— Хватит, — с бессилием в голосе произнесла Кристина. — Дело даже не в Дороти. И не в дурацком чувстве вины.
— Нет? — поразился Виктор. — Тогда в чем же дело?
Кристина помолчала и после довольно затянувшейся паузы сказала:
— Мне просто отчего-то кажется, что я скоро умру.
— Что? — От прозвучавших в голосе сестры безысходности и отчаяния Виктору стало совсем не по себе. — Оставь эти бредни, Крис. Ничего ты не умрешь. Я этого не допущу.
— Ну да.
Кристина развернулась и направилась к грузовичку за новой тыквой.
— Крис! — позвал брат.
Она не обернулась.
Виктор остался стоять в темном холодном гараже в недоумении и полном одиночестве.
Третий этаж особняка тонул в кромешной тьме, лампы не горели, и в коридоре никого не было.

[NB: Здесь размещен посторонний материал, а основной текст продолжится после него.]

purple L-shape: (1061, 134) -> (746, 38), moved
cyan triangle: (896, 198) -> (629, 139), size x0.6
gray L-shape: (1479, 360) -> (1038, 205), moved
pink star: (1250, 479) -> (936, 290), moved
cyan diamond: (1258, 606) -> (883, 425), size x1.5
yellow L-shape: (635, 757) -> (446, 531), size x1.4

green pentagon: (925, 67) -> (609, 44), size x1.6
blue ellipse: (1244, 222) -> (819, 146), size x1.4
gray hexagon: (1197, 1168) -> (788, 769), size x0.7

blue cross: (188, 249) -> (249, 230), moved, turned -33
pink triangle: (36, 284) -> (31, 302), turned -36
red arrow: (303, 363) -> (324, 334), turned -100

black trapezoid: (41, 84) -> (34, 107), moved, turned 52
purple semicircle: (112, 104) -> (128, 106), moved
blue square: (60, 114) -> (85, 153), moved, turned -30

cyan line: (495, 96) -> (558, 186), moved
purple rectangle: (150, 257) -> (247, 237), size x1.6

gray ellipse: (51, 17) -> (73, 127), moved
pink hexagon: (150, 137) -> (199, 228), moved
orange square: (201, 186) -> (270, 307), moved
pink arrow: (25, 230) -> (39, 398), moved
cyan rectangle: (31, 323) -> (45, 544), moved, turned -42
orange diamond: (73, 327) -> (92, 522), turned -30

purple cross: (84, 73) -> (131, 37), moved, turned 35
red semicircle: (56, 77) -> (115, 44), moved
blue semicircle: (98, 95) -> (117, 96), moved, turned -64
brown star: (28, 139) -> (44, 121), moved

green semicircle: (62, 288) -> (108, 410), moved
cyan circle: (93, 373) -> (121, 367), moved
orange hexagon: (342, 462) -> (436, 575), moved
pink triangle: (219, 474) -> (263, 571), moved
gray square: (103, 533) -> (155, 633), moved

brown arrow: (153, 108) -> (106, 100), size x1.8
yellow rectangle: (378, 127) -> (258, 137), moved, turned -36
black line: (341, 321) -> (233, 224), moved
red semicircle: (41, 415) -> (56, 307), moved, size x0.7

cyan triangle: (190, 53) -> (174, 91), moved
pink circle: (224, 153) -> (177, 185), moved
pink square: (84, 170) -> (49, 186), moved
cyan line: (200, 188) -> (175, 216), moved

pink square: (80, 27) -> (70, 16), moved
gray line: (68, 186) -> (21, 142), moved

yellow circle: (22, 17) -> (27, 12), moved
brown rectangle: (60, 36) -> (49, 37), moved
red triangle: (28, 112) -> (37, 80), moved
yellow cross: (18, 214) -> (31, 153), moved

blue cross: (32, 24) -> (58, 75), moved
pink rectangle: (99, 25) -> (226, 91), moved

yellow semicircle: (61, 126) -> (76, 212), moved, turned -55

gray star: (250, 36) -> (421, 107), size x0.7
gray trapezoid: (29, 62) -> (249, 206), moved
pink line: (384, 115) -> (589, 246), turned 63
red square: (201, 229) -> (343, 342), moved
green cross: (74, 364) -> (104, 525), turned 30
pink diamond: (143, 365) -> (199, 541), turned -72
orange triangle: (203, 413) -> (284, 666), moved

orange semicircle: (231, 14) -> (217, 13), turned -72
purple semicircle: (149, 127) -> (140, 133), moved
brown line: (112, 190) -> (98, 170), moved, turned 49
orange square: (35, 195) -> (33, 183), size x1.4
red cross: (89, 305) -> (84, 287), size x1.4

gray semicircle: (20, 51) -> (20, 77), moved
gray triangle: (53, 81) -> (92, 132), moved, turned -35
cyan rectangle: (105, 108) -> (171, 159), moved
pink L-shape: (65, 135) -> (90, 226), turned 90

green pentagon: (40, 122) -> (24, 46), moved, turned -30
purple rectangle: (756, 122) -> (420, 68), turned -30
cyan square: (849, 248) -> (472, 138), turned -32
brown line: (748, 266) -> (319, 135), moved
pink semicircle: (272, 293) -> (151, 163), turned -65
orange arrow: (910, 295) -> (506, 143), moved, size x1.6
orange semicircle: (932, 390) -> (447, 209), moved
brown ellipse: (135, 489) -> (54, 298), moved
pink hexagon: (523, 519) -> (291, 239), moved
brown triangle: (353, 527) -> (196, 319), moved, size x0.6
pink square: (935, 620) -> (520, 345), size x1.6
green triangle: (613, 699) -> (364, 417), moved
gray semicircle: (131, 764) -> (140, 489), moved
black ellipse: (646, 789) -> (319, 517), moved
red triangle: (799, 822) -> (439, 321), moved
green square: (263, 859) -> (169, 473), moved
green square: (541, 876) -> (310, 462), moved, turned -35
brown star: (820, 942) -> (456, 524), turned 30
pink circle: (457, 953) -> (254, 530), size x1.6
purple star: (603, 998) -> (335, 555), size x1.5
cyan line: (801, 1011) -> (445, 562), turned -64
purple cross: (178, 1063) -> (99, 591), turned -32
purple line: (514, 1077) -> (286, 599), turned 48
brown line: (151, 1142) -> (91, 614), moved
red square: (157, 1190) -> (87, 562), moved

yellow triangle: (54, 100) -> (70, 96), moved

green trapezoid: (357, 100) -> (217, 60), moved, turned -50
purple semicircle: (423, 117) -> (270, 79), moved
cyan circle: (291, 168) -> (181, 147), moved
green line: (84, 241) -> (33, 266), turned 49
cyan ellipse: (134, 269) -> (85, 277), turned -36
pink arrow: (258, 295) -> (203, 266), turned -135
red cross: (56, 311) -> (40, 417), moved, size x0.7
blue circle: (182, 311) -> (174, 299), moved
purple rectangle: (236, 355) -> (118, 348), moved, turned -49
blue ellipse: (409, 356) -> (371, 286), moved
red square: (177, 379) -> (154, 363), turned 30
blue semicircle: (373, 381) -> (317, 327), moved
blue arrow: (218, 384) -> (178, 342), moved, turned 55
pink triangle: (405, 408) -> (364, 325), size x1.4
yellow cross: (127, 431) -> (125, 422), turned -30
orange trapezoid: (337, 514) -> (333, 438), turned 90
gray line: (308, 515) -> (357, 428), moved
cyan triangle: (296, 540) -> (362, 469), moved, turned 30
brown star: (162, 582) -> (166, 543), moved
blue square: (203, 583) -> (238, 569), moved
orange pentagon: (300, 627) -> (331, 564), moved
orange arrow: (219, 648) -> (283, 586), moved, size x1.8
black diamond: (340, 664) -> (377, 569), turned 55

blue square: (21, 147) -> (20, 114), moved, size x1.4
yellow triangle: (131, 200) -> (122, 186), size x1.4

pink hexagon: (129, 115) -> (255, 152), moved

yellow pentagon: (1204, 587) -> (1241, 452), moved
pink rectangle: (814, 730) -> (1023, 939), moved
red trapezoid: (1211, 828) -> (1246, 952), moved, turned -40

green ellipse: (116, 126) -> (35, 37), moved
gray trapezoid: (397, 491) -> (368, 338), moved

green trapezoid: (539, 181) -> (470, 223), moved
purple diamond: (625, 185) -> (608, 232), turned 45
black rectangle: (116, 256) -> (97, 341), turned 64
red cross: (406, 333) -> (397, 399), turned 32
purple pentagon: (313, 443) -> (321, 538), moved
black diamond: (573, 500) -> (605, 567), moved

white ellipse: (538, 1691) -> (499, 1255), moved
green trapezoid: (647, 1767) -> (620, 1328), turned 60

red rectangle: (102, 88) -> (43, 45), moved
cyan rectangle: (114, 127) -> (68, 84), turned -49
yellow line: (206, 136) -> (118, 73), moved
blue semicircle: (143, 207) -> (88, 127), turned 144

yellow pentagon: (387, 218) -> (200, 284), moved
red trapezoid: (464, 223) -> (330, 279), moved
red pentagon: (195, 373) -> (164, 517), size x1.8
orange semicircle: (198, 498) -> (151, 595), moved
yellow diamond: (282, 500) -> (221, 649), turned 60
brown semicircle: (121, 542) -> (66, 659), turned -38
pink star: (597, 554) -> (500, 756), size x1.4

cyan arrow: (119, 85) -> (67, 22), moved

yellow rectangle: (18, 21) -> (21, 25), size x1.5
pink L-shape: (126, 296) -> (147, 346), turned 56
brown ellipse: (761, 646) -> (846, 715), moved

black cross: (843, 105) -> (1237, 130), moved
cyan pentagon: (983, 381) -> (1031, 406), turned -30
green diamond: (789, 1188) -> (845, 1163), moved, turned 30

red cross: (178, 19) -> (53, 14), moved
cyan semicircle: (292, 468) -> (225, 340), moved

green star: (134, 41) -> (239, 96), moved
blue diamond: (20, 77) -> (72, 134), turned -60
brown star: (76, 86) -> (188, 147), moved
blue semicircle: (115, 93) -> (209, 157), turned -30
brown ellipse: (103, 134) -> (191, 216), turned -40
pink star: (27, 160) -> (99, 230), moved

Никого не было, пока дверь одной из комнат не открылась и из-за нее не вышел прилизанный бледный толстяк в дорогом костюме. Услышав шаги, он повернулся. Губы его расползлись в ядовитой улыбке. Виктор направлялся прямо к нему, вернее, он шел туда, откуда толстяк только что вышел.
— И куда это мы собрались? — презрительно бросил Сирил Кэндл.
— Знаешь что… — в ярости проговорил Виктор.
— Что? — Сирил скривился еще сильнее. — Что на этот раз ты попытаешься…
Договорить он не смог, ведь обычно становится затруднительно продолжать связную речь, когда кулак влетает тебе в глаз.
Сирил устоял на ногах, но все равно схватился за лицо.
— Ах ты гад! — крикнул он, отшатнувшись к двери своей комнаты.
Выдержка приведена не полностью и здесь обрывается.